◆ **Information**:
* * * * * * * * *
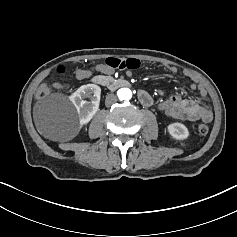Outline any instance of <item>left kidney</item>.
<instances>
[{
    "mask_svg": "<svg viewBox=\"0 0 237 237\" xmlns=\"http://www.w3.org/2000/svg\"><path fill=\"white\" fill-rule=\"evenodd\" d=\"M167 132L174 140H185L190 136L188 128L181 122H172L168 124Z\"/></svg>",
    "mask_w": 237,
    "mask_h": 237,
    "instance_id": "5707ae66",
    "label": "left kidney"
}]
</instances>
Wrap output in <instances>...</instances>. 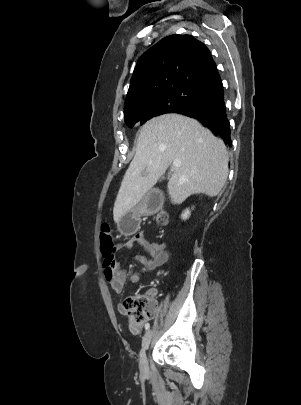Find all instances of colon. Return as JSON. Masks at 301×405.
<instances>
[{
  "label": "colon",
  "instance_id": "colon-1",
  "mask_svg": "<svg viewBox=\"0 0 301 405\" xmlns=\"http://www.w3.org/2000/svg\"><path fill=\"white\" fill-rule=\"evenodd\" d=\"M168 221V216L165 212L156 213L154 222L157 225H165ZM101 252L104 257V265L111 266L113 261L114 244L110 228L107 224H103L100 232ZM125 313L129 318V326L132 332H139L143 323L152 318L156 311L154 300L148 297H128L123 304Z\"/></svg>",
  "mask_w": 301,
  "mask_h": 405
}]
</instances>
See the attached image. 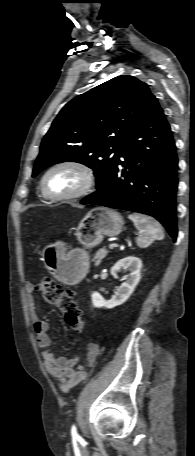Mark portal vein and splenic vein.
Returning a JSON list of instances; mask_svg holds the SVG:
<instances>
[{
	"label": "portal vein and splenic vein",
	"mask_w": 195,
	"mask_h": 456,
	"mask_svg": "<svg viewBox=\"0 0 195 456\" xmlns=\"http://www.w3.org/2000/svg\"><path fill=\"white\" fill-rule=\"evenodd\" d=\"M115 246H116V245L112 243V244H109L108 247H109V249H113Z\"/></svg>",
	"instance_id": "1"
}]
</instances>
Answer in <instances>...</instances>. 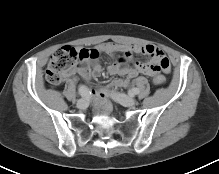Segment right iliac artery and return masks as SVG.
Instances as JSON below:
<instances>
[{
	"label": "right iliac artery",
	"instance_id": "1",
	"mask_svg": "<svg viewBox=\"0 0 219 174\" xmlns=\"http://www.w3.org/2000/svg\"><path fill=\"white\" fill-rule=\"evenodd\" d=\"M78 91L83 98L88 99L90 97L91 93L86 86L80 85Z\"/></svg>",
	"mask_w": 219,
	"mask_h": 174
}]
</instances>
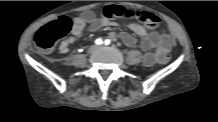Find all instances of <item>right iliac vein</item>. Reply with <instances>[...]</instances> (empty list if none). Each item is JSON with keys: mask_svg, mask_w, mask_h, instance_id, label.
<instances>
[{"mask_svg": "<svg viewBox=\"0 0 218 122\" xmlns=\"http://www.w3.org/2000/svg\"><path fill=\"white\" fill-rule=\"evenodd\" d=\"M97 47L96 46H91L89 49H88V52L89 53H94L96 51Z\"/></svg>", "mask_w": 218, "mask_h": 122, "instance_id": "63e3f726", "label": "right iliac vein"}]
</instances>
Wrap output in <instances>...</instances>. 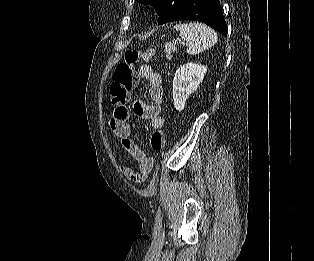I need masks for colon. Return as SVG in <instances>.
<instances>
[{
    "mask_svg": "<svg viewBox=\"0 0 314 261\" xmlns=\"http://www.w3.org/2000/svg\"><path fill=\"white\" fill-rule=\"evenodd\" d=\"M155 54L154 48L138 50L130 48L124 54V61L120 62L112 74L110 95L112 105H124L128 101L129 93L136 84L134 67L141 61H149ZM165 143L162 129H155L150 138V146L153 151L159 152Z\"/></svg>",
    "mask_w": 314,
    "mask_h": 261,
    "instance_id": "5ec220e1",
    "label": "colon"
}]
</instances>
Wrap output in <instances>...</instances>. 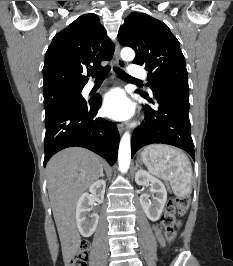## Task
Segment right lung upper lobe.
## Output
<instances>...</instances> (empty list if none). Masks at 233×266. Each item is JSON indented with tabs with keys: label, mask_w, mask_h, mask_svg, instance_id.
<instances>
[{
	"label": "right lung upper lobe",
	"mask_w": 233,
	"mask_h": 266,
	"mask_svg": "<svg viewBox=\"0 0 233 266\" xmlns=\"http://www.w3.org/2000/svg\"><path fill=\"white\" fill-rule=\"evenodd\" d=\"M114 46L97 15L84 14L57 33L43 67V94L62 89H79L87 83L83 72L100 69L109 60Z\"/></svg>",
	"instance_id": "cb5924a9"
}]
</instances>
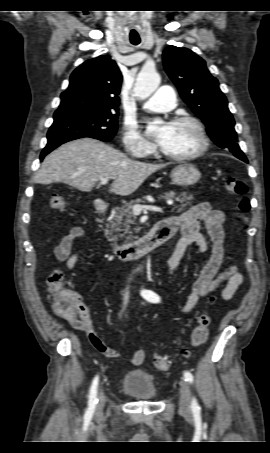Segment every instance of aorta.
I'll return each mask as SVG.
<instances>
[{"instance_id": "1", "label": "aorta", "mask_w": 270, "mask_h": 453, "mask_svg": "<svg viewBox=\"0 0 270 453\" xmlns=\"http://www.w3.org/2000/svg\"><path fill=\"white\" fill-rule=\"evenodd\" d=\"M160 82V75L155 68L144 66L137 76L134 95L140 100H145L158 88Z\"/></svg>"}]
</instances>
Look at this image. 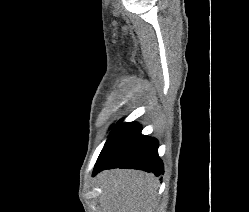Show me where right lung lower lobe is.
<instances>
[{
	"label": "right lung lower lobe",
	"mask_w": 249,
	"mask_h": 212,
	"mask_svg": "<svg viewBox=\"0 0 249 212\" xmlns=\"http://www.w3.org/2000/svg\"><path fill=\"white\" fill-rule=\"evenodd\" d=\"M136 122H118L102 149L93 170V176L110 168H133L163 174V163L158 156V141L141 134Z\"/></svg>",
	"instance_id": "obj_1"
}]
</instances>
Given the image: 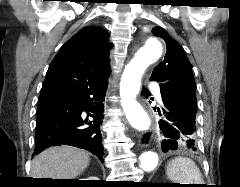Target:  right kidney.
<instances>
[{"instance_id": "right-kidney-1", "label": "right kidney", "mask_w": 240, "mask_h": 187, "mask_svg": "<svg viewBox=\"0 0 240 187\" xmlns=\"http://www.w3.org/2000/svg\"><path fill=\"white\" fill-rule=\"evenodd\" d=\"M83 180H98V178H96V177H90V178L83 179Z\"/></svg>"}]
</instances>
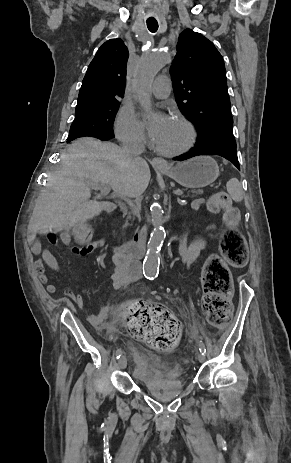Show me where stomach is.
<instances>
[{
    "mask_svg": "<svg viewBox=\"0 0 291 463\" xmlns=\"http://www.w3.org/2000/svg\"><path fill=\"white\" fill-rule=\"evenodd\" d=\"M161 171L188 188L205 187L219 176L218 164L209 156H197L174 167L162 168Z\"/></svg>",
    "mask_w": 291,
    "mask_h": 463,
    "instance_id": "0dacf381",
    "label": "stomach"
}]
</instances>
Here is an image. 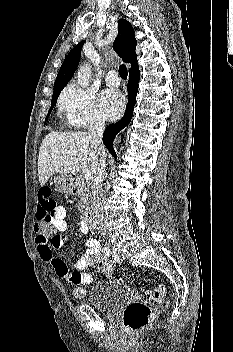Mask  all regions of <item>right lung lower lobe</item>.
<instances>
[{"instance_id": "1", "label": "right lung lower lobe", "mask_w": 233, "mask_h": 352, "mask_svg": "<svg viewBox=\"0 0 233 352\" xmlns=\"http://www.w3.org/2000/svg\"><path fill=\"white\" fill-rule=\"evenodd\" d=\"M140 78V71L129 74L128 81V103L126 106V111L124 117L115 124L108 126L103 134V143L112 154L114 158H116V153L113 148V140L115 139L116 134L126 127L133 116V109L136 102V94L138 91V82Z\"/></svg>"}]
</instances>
* * * * * * * * *
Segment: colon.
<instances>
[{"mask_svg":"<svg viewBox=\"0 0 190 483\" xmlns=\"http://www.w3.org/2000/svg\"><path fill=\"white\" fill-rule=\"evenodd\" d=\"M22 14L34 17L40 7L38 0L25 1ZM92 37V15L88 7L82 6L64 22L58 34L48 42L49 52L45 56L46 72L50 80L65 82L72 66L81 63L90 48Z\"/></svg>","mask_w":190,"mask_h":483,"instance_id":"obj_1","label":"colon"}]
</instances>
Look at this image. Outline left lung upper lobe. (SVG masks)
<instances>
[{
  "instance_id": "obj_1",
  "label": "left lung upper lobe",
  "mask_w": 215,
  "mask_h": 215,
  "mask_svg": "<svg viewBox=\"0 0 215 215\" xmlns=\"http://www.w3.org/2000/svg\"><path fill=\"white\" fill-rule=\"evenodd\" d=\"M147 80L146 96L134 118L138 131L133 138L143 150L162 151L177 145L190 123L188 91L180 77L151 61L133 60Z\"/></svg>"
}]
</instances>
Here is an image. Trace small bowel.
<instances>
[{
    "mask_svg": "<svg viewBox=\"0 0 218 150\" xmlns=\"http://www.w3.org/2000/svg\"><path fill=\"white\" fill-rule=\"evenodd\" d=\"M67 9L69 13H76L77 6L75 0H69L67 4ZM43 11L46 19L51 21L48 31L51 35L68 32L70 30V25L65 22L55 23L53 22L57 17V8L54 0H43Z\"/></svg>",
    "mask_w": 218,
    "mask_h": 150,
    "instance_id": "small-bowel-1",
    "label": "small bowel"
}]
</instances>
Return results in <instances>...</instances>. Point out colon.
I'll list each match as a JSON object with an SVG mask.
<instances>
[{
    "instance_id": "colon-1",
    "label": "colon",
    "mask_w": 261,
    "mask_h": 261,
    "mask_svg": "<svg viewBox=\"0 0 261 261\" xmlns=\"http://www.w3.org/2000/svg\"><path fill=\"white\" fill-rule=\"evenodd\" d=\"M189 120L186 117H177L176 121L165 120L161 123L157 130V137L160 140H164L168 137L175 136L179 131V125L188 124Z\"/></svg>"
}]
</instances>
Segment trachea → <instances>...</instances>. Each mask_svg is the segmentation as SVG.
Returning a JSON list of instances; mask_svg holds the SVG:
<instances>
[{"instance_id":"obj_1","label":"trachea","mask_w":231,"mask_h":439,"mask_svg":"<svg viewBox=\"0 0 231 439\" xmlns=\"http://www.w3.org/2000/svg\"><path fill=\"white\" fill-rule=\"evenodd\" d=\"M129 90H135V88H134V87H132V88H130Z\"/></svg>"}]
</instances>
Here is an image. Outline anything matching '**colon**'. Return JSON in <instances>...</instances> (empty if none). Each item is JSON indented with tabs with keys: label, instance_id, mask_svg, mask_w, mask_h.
* * * * * * * * *
◆ **The problem**:
Only the lines above starting at the one containing "Here is an image. Trace small bowel." and ending at the one containing "Here is an image. Outline", both included, are to be returned, exactly as they read.

◆ **Exercise response**:
Here is an image. Trace small bowel.
<instances>
[{
    "mask_svg": "<svg viewBox=\"0 0 218 150\" xmlns=\"http://www.w3.org/2000/svg\"><path fill=\"white\" fill-rule=\"evenodd\" d=\"M67 9L69 13H76L77 6L75 0H69L67 4ZM43 11L46 19L51 21L48 31L51 35L68 32L70 30V25L65 22L55 23L53 22L57 17V8L54 0H43Z\"/></svg>",
    "mask_w": 218,
    "mask_h": 150,
    "instance_id": "small-bowel-1",
    "label": "small bowel"
}]
</instances>
Return results in <instances>...</instances>. Point out colon.
I'll list each match as a JSON object with an SVG mask.
<instances>
[{
    "instance_id": "colon-1",
    "label": "colon",
    "mask_w": 261,
    "mask_h": 261,
    "mask_svg": "<svg viewBox=\"0 0 261 261\" xmlns=\"http://www.w3.org/2000/svg\"><path fill=\"white\" fill-rule=\"evenodd\" d=\"M189 120L186 117H177L176 121L165 120L161 123L157 130V137L160 140H164L168 137L175 136L179 131V125L188 124Z\"/></svg>"
}]
</instances>
Segment trachea → <instances>...</instances>. Each mask_svg is the segmentation as SVG.
Returning a JSON list of instances; mask_svg holds the SVG:
<instances>
[{"instance_id":"obj_1","label":"trachea","mask_w":231,"mask_h":439,"mask_svg":"<svg viewBox=\"0 0 231 439\" xmlns=\"http://www.w3.org/2000/svg\"><path fill=\"white\" fill-rule=\"evenodd\" d=\"M129 90H135V88H134V87H132V88H130Z\"/></svg>"}]
</instances>
Here is an image. Outline anything matching '**colon**'. Return JSON in <instances>...</instances> (empty if none). Each item is JSON indented with tabs with keys: label, instance_id, mask_svg, mask_w, mask_h.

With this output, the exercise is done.